## EXERCISE DESCRIPTION
Each line starting at the one that contains "Financial Markets Pulse" and ending at the one that contains "November 2026 review." must be returned exactly, and the rest of the listing is left out.

## RECORDED INFORMATION
------------------------------------
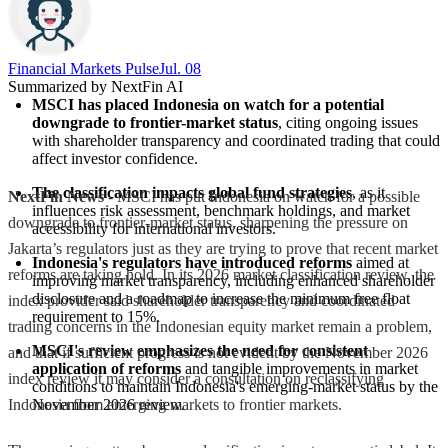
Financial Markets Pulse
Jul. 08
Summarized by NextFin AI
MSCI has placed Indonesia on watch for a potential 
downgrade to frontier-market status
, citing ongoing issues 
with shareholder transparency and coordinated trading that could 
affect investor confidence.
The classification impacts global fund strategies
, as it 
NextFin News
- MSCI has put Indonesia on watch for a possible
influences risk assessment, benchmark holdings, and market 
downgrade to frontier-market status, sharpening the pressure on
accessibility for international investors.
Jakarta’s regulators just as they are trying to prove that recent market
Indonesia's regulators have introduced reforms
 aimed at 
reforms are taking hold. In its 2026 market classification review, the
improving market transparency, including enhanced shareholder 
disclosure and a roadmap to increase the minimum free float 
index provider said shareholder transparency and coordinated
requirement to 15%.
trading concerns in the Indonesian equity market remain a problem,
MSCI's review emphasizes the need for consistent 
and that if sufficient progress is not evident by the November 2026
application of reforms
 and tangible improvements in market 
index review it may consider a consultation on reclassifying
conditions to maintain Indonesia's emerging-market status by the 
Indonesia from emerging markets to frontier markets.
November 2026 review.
------------------------------------
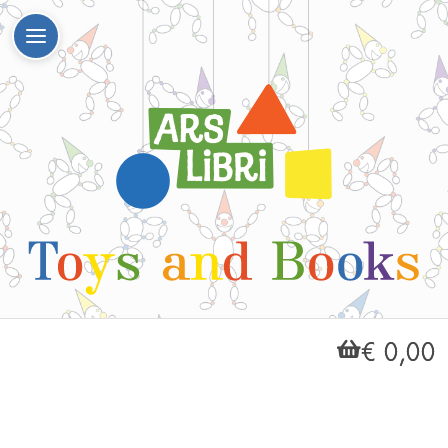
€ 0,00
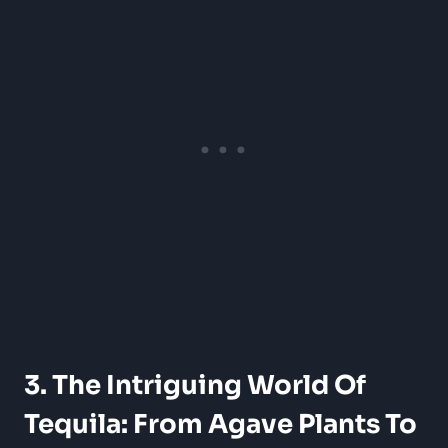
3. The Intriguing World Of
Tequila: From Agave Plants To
------------------------------------
## SOLUTION
Financial Markets Pulse
Jul. 08
Summarized by NextFin AI
MSCI has placed Indonesia on watch for a potential 
downgrade to frontier-market status
, citing ongoing issues 
with shareholder transparency and coordinated trading that could 
affect investor confidence.
The classification impacts global fund strategies
, as it 
NextFin News
- MSCI has put Indonesia on watch for a possible
influences risk assessment, benchmark holdings, and market 
downgrade to frontier-market status, sharpening the pressure on
accessibility for international investors.
Jakarta’s regulators just as they are trying to prove that recent market
Indonesia's regulators have introduced reforms
 aimed at 
reforms are taking hold. In its 2026 market classification review, the
improving market transparency, including enhanced shareholder 
disclosure and a roadmap to increase the minimum free float 
index provider said shareholder transparency and coordinated
requirement to 15%.
trading concerns in the Indonesian equity market remain a problem,
MSCI's review emphasizes the need for consistent 
and that if sufficient progress is not evident by the November 2026
application of reforms
 and tangible improvements in market 
index review it may consider a consultation on reclassifying
conditions to maintain Indonesia's emerging-market status by the 
Indonesia from emerging markets to frontier markets.
November 2026 review.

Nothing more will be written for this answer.